Step 4 — Advanced Stack: Prometheus + Node Exporter + Grafana
For persistent historical data, set up Prometheus:
# Create monitoring directory
mkdir -p ~/monitoring && cd ~/monitoring
# Create docker-compose.yml
cat > docker-compose.yml <<'EOF'
version: '3.8'
services:
node-exporter:
image: arm32v6/node-exporter:latest
container_name: node-exporter
restart: always
ports:
- "9100:9100"
volumes:
- /:/rootfs:ro
- /sys:/sys:ro
- /proc:/proc:ro
command:
- '--path.rootfs=/rootfs'
- '--path.sysfs=/sys'
- '--collector.filesystem.mount-points-exclude=^/(sys|proc|dev|host|etc)($$|/)'
prometheus:
image: arm32v6/prometheus:latest
container_name: prometheus
restart: always
ports:
- "9090:9090"
volumes:
- ./prometheus.yml:/etc/prometheus/prometheus.yml
- prometheus_data:/prometheus
command:
- '--config.file=/etc/prometheus/prometheus.yml'
- '--storage.tsdb.path=/prometheus'
- '--storage.tsdb.retention.time=30d'
grafana:
image: grafana/grafana:latest
container_name: grafana
restart: always
ports:
- "3000:3000"
environment:
- GF_SECURITY_ADMIN_PASSWORD=admin
volumes:
- grafana_data:/var/lib/grafana
volumes:
prometheus_data:
grafana_data:
EOF
# Create prometheus.yml
cat > prometheus.yml <<'EOF'
global:
scrape_interval: 15s
evaluation_interval: 15s
scrape_configs:
- job_name: 'node'
static_configs:
- targets: ['localhost:9100']
EOF
# Start services
docker-compose up -d
Access Grafana at http://your-pi-ip:3000 (default: admin/admin). Add Prometheus data source at http://localhost:9090, then import dashboard ID 1860 for Node Exporter metrics.
Step 5 — Custom Telegram Alert Script
Alert when temperature exceeds 70°C:
cat > ~/temp-alert.sh <<'EOF'
#!/bin/bash
TELEGRAM_TOKEN="your-bot-token"
TELEGRAM_CHAT_ID="your-chat-id"
THRESHOLD=70
while true; do
TEMP=$(vcgencmd measure_temp | grep -oP '\d+\.\d+')
TEMP_INT=${TEMP%.*}
if [ "$TEMP_INT" -gt "$THRESHOLD" ]; then
curl -s -X POST "https://api.telegram.org/bot$TELEGRAM_TOKEN/sendMessage" \
-d "chat_id=$TELEGRAM_CHAT_ID" \
-d "text=Alert: Pi temperature is ${TEMP}°C"
fi
sleep 300 # Check every 5 minutes
done
EOF
chmod +x ~/temp-alert.sh
nohup ~/temp-alert.sh > /tmp/temp-alert.log 2>&1 &
Replace your-bot-token and your-chat-id with actual values from BotFather and your Telegram account.

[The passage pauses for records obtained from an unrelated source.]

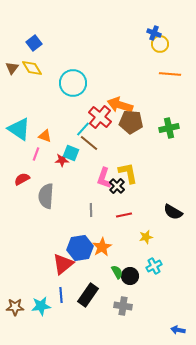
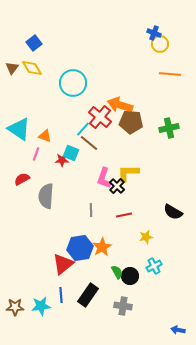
yellow L-shape: rotated 80 degrees counterclockwise
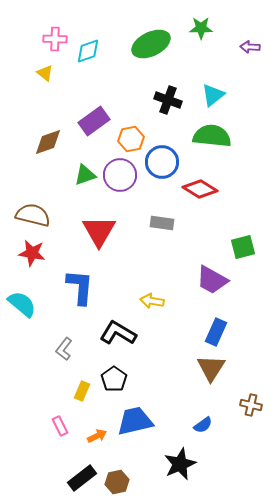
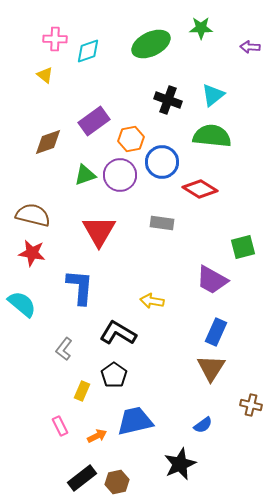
yellow triangle: moved 2 px down
black pentagon: moved 4 px up
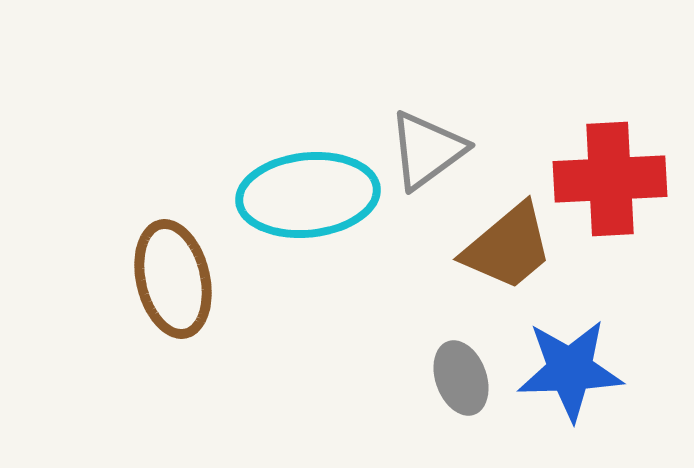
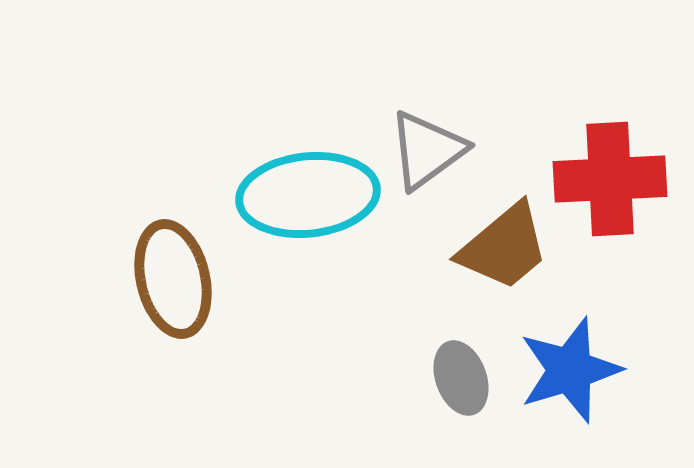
brown trapezoid: moved 4 px left
blue star: rotated 15 degrees counterclockwise
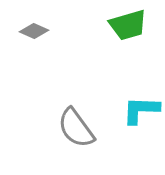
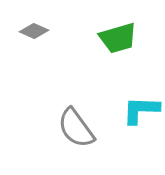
green trapezoid: moved 10 px left, 13 px down
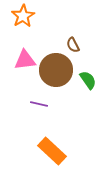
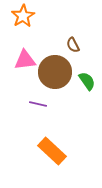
brown circle: moved 1 px left, 2 px down
green semicircle: moved 1 px left, 1 px down
purple line: moved 1 px left
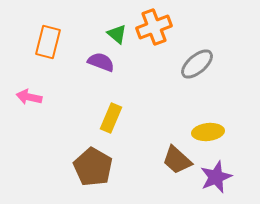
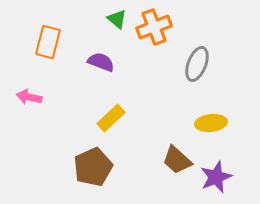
green triangle: moved 15 px up
gray ellipse: rotated 28 degrees counterclockwise
yellow rectangle: rotated 24 degrees clockwise
yellow ellipse: moved 3 px right, 9 px up
brown pentagon: rotated 18 degrees clockwise
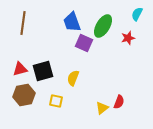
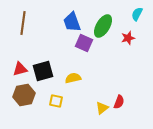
yellow semicircle: rotated 56 degrees clockwise
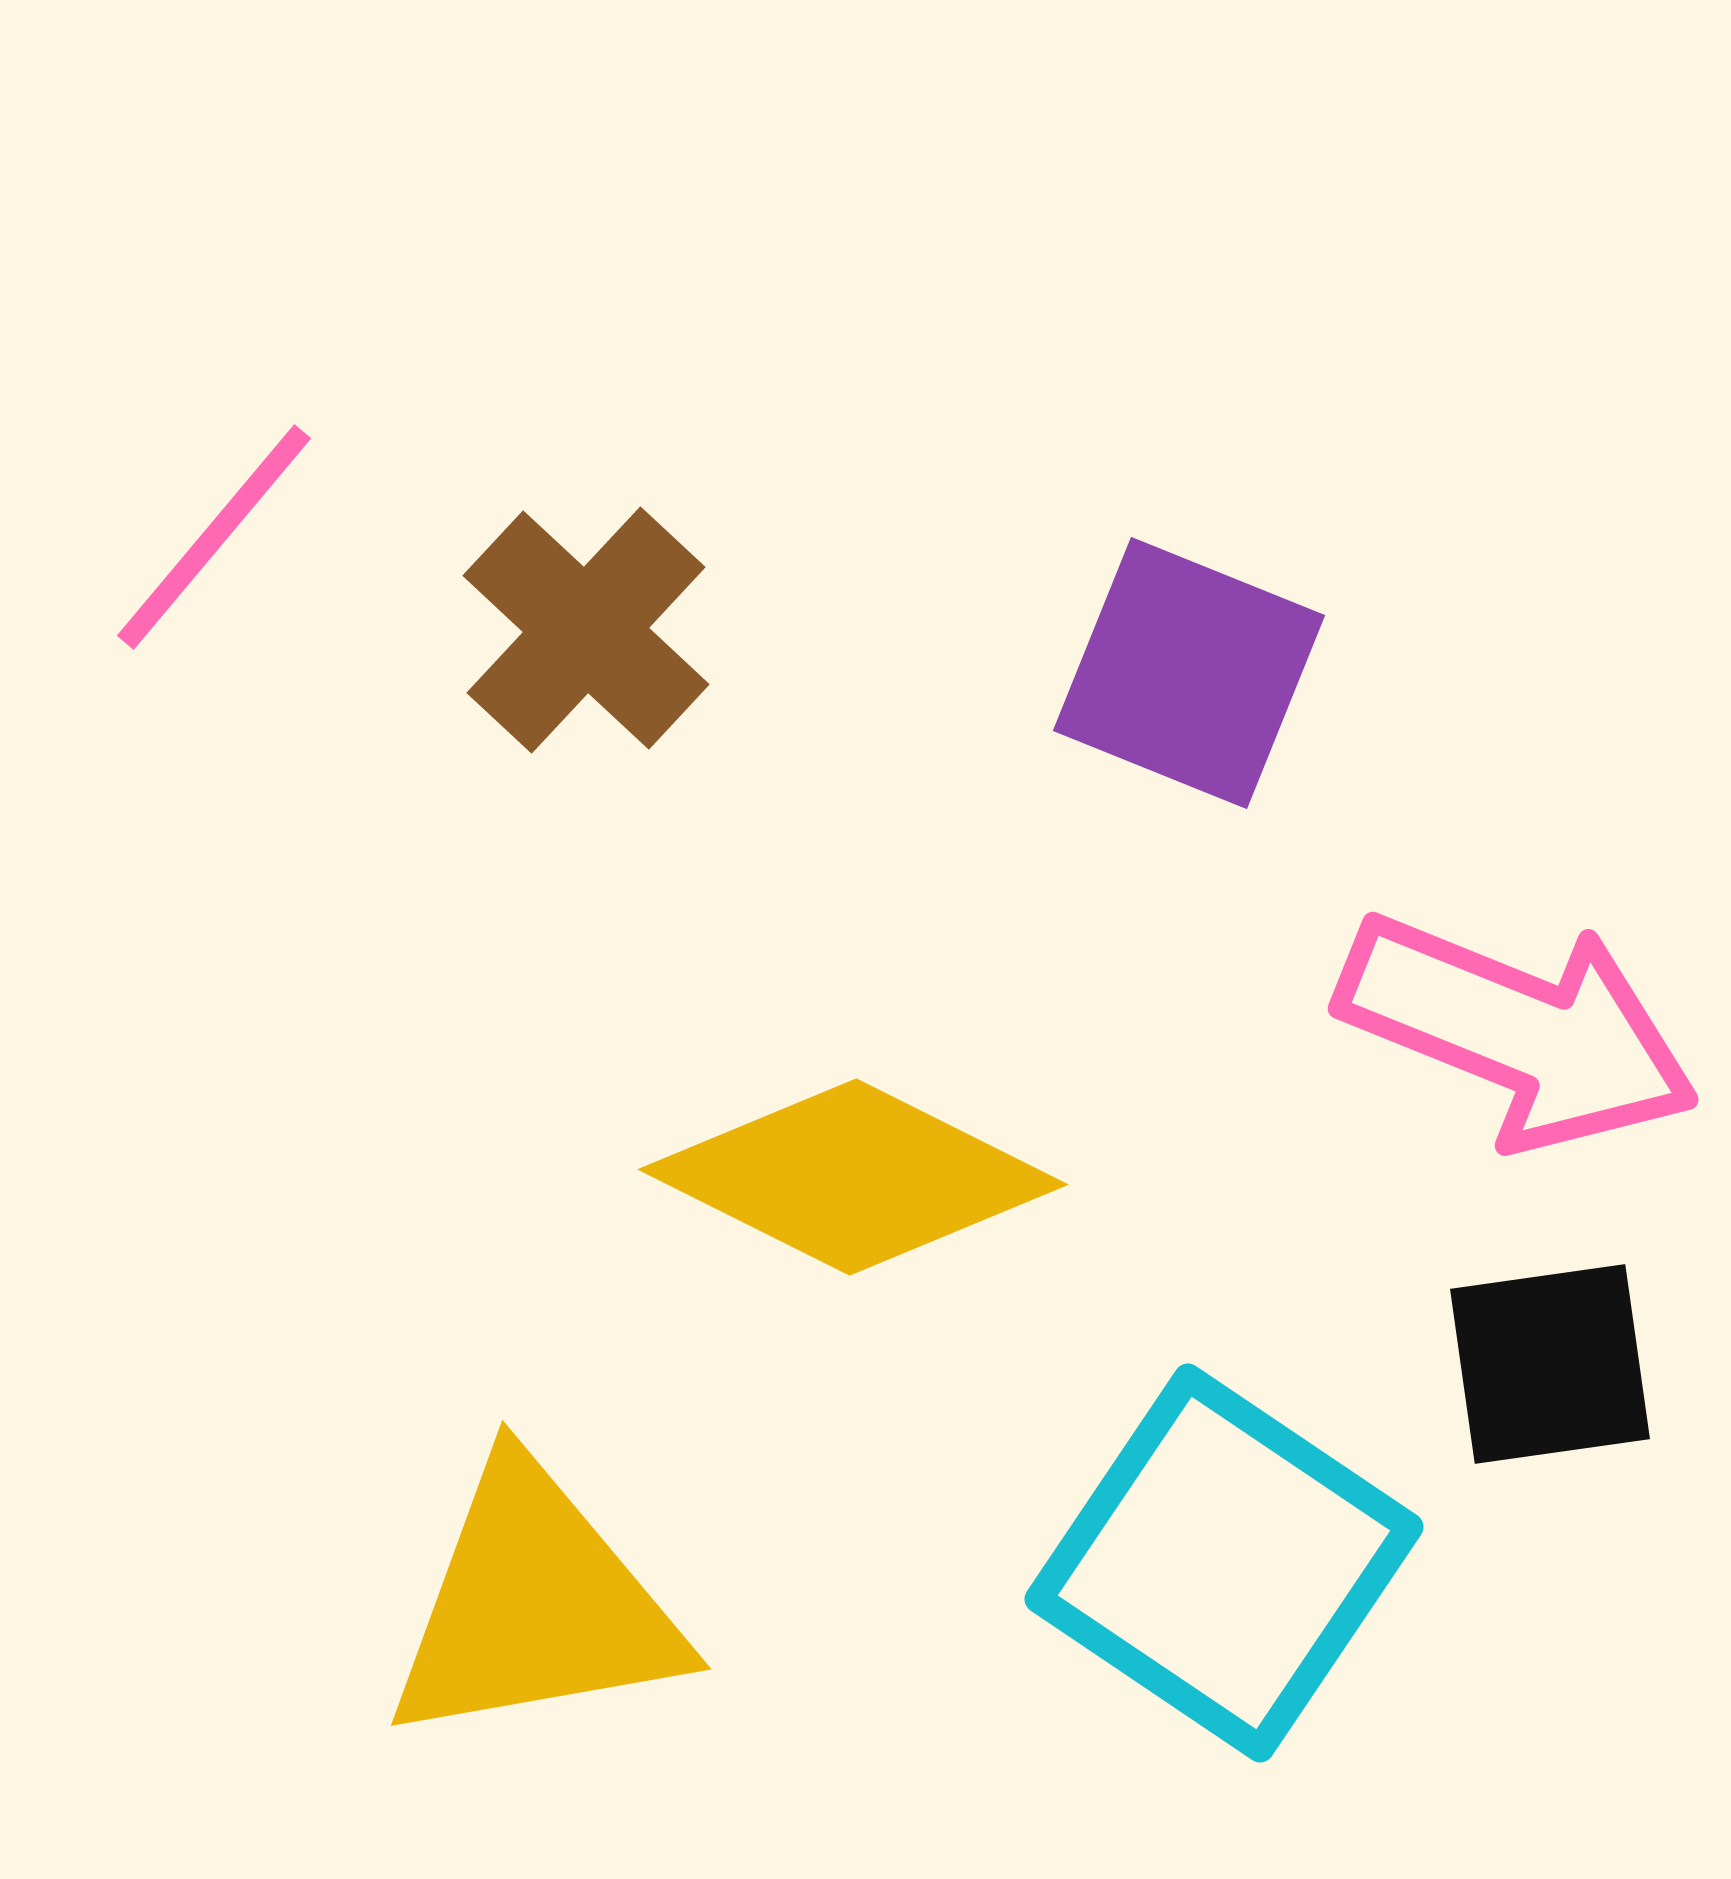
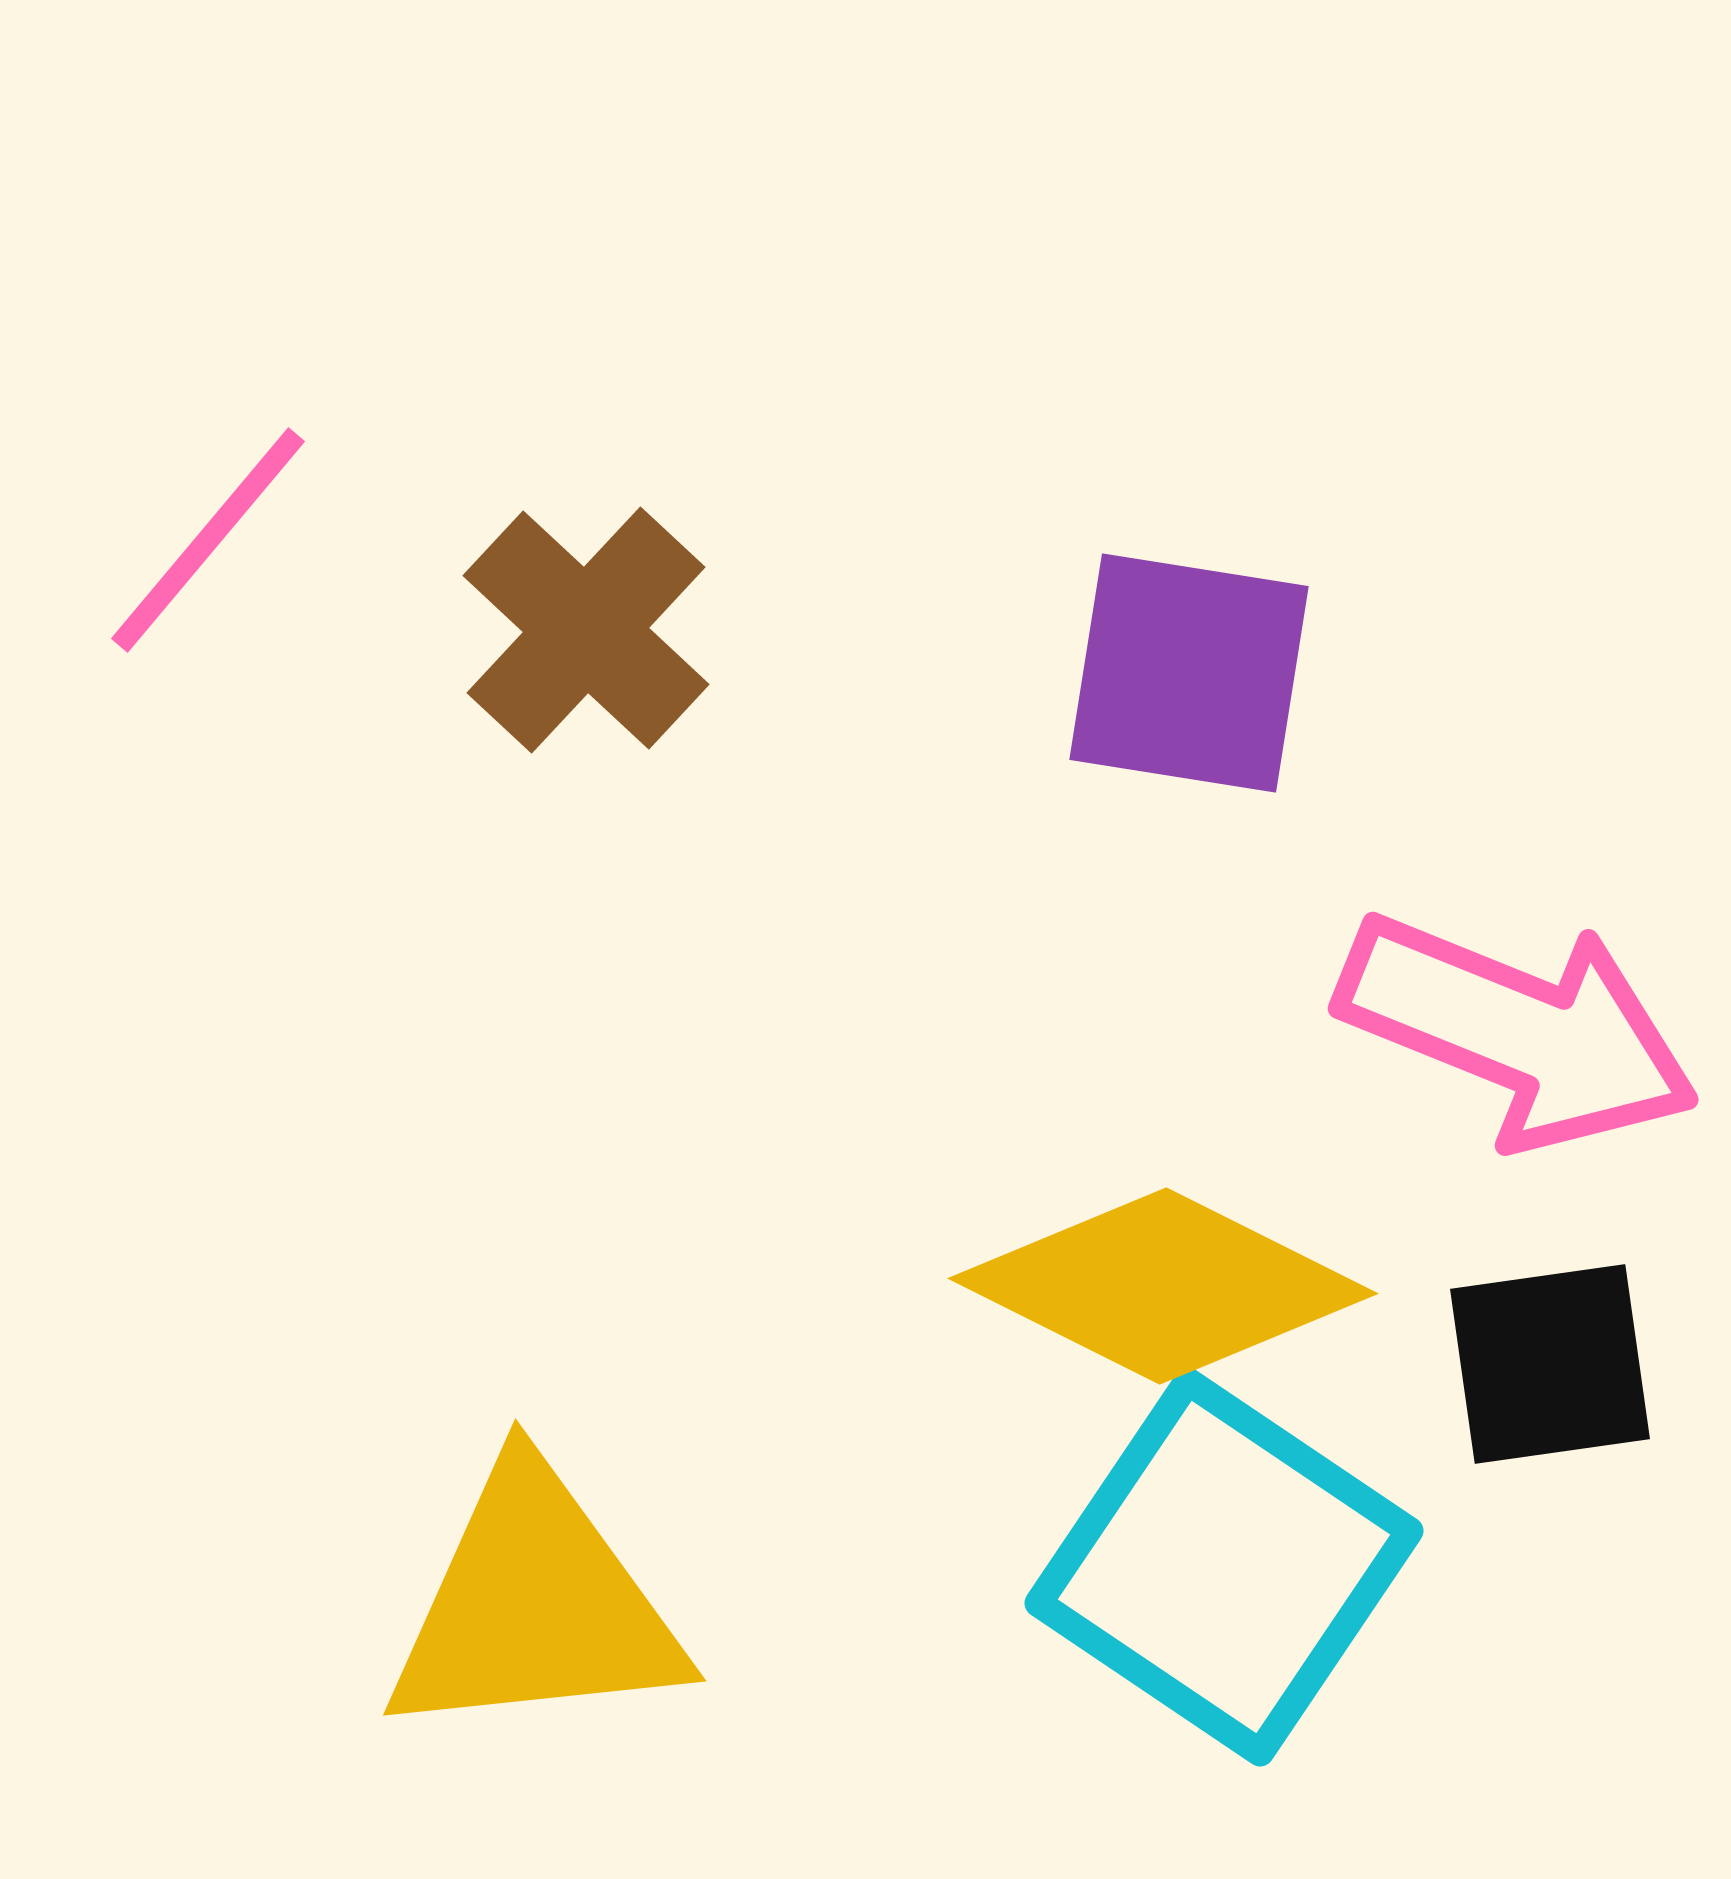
pink line: moved 6 px left, 3 px down
purple square: rotated 13 degrees counterclockwise
yellow diamond: moved 310 px right, 109 px down
cyan square: moved 4 px down
yellow triangle: rotated 4 degrees clockwise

Monitoring Tools Comparison
| Tool | Memory | CPU | Real-Time | Historical | Web UI |
|---|---|---|---|---|---|
| Built-in (vcgencmd) | <5MB | minimal | yes | no | no |
| htop | ~10MB | minimal | yes | no | no |
| Netdata | 100MB | 2-3% | yes | 24h default | yes |
| Prometheus | 150-200MB | 3-5% | yes | 30+ days | yes (Grafana) |
Troubleshooting
High memory usage despite low workload
Netdata and Prometheus grow over time. Reduce retention: edit docker-compose and lower storage.tsdb.retention.time to 7d or restart services to clear old data.
Temperature alerts firing too often
Increase THRESHOLD in the alert script or extend the sleep interval to 600 seconds (10 minutes) for less noise.
Grafana dashboard not updating
Verify Node Exporter is running: curl http://localhost:9100/metrics | head -20. Restart Prometheus if metrics are stale.
Port already in use
If port 9090 is occupied, change Prometheus port: edit docker-compose to "9091:9090" and update Grafana data source accordingly.
Summary
Use built-in tools for quick health checks, Netdata for a lightweight dashboard, and Prometheus/Grafana for production monitoring with alerting. Most homelabs thrive on Netdata alone—only reach for the full stack if you need historical analysis or multi-Pi federation.